Jeszcze kilka tygodni temu, tegoroczny Jarocin był zaplanowany na 3 dni. Niedawno ogłoszono, że jednak będą to 2 dni festiwalowe. W dniu dzisiejszym odbyła się konferencja prasowa podczas, której dowiedzieliśmy się kto zagra tego lata. Tak jak przewidywaliśmy będą to zespoły Dżem i Cree, ponieważ wcześniej już ogłoszono, że tegoroczna edycja odbędzie się pod hasłem „Motyw Riedel”. Headlinerami będą również Renata Przemyk, Piotr Cugowski, Tabu, Grubson, Sidney Polak, Mrozu, Happysad czy Lemon. Czy tak powinien być obsadzony Jarocin? Oddajmy zatem głos uczestnikom, którzy komentują dzisiejsze ogłoszenia:
Albert:
„Wczoraj rano rozmawiałem ze znajomą i tak to wyglądało:
-Może Jarocin w tym roku?
-Czemu nie. Fajnie byłoby tam pojechać.
Ale jak teraz widzę line up to nasuwa mi się jedno pytanie: Czy was popierdoliło? To Jarocin a nie jakieś dożynki.”
Kas:
„To taki Sylwester z Polsatem sie szykuje....A taki fajny festiwal kiedyś był a teraz taka padaka...”
Paweł:
„Dramat. Daleko w tyle za ofertą festiwalową w PL. PS. Artystów na poważnej imprezie bookuje się już na rok przed kolejną edycją, a nie na ostatiną chwilę.”
Nie ma tu ładu, nie ma tu muzyki wiodącej, nie ma też kompletnie żadnego pomysłu. Jak można na Jarocin zaprosić Lemon? Dlaczego odgrzewa się kotleta w postaci Dżemu, który gra co chwila w każdym mieście? Kto ma się pokusić na Happysad, który rokrocznie obstawia co drugie Juwenalia?
Ciekawym też rozwiązaniem na organizację festiwalu jest fakt utworzenia spółki na taką potrzebę. Parę dni temu organizatorzy wydali oświadczenie: „…Do 6 maja można zgłosić chęć udziału w konkursie Jarocińskie Rytmy Młodych, który będzie towarzyszył Jarocin Festiwal 2019. Rytmy organizuje Jarocińska Agencja Rozwoju sp. z o.o., będąca także organizatorem Jarocin Festiwal 2019…”. Dowodzi ono, że na tamten dzień nie było nawet jednej kapeli, która jest pewniakiem w 2019 roku!
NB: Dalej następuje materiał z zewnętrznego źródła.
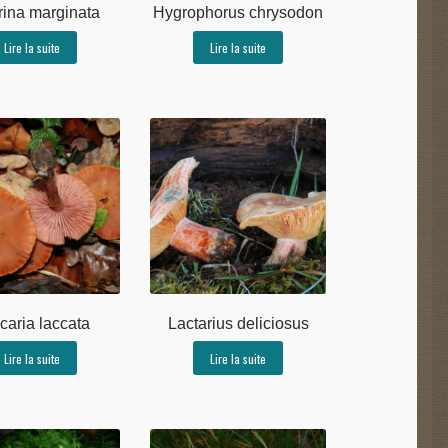
rina marginata
Hygrophorus chrysodon
Lire la suite
Lire la suite
caria laccata
Lactarius deliciosus
Lire la suite
Lire la suite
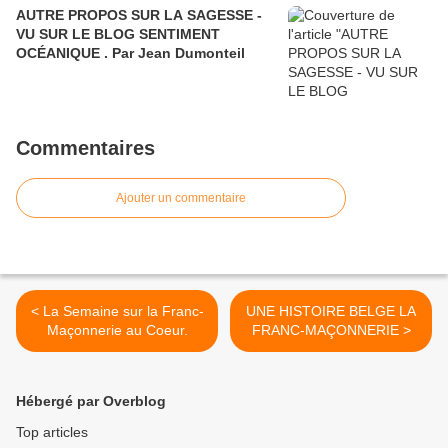
AUTRE PROPOS SUR LA SAGESSE -
VU SUR LE BLOG SENTIMENT
OCÉANIQUE . Par Jean Dumonteil
Commentaires
Ajouter un commentaire
< La Semaine sur la Franc-
UNE HISTOIRE BELGE LA
Maçonnerie au Coeur.
FRANC-MAÇONNERIE >
Hébergé par Overblog
Top articles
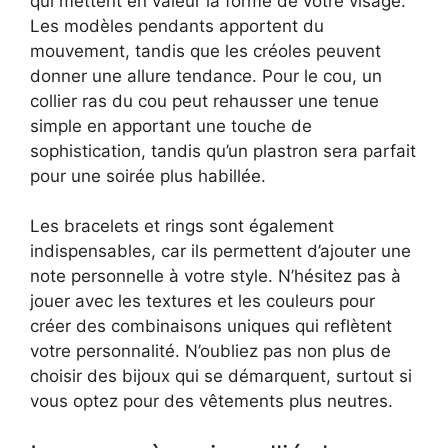
qui mettent en valeur la forme de votre visage.
Les modèles pendants apportent du
mouvement, tandis que les créoles peuvent
donner une allure tendance. Pour le cou, un
collier ras du cou peut rehausser une tenue
simple en apportant une touche de
sophistication, tandis qu’un plastron sera parfait
pour une soirée plus habillée.
Les bracelets et rings sont également
indispensables, car ils permettent d’ajouter une
note personnelle à votre style. N’hésitez pas à
jouer avec les textures et les couleurs pour
créer des combinaisons uniques qui reflètent
votre personnalité. N’oubliez pas non plus de
choisir des bijoux qui se démarquent, surtout si
vous optez pour des vêtements plus neutres.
A przypominam, że do festiwalu pozostały 2 miesiące.
W zeszłym roku włodarze miasta narzekali na spadającą frekwencję i wymyślili sobie kolejną zmianę formuły festiwalu. Narzekania okazały się strzałem w stopę, bo prawdopodobnie tym razem frekwencja będzie jeszcze niższa niż poprzednimi latami. W sumie tegoroczna frekwencja festiwalu jest jedną wielką zagadką, ale możemy się radować, że również dziś trafiły bilety do sprzedaży. Wiemy natomiast, że jednego dnia będzie obecna jakaś ogólnopolska telewizja i zrobi relację na żywo z koncertu. Pójście w kierunku festiwali typu Sopot, czy Opole jest już całkowitym strzałem w stopę.
Jarocinie, dokąd zmierzasz? Pójdź po rozum do głowy i daj się zajmować organizacją tego ważnego festu, ludziom, którzy się na tym znają! Jest tyle możliwości na fajne zaadoptowanie tej marki. Jarocinie, nie stań się zwykłymi Juwenaliami. Bądź czymś więcej. Bądź wizytówką Wielkopolski!
Polecam zajrzeć na social media Jarocina i opinie na temat ruchów aktualnych organizatorów. Byli uczestnicy imprezy jasno określają, że nie mają zamiaru się pojawić w tym roku i mocno wyśmiewają aktualny brak działań i nietrafione decyzje. Dodam, że próbowałem porozmawiać na temat aktualnej sytuacji z organizatorami, ale niestety nikt na nic mi nie odpowiedział. Może zadałem zbyt trudne pytania?